Brief
The records below are to be repeated exactly, and their pictures left out.

Transcribed page contents:
────────────────
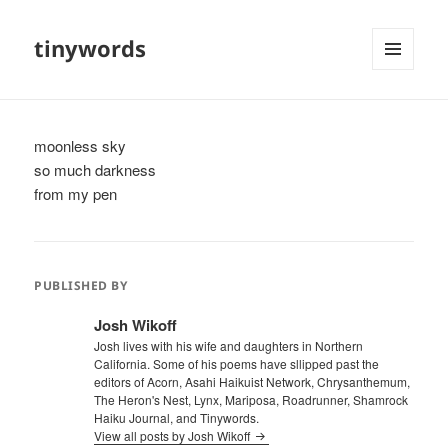
tinywords
MENU
AND
WIDGETS
moonless sky
so much darkness
from my pen
PUBLISHED BY
Josh Wikoff
Josh lives with his wife and daughters in Northern
California. Some of his poems have sllipped past the
editors of Acorn, Asahi Haikuist Network, Chrysanthemum,
The Heron's Nest, Lynx, Mariposa, Roadrunner, Shamrock
Haiku Journal, and Tinywords.
View all posts by Josh Wikoff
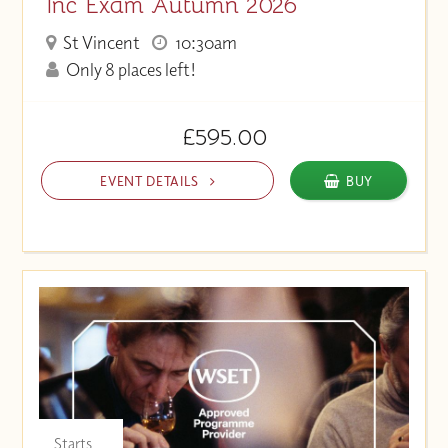
Inc Exam Autumn 2026
St Vincent
10:30am
Only 8 places left!
£595.00
EVENT DETAILS
BUY
Starts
────────────────
Problem solution
tinywords
MENU
AND
WIDGETS
moonless sky
so much darkness
from my pen
PUBLISHED BY
Josh Wikoff
Josh lives with his wife and daughters in Northern
California. Some of his poems have sllipped past the
editors of Acorn, Asahi Haikuist Network, Chrysanthemum,
The Heron's Nest, Lynx, Mariposa, Roadrunner, Shamrock
Haiku Journal, and Tinywords.
View all posts by Josh Wikoff
Inc Exam Autumn 2026
St Vincent
10:30am
Only 8 places left!
£595.00
EVENT DETAILS
BUY
Starts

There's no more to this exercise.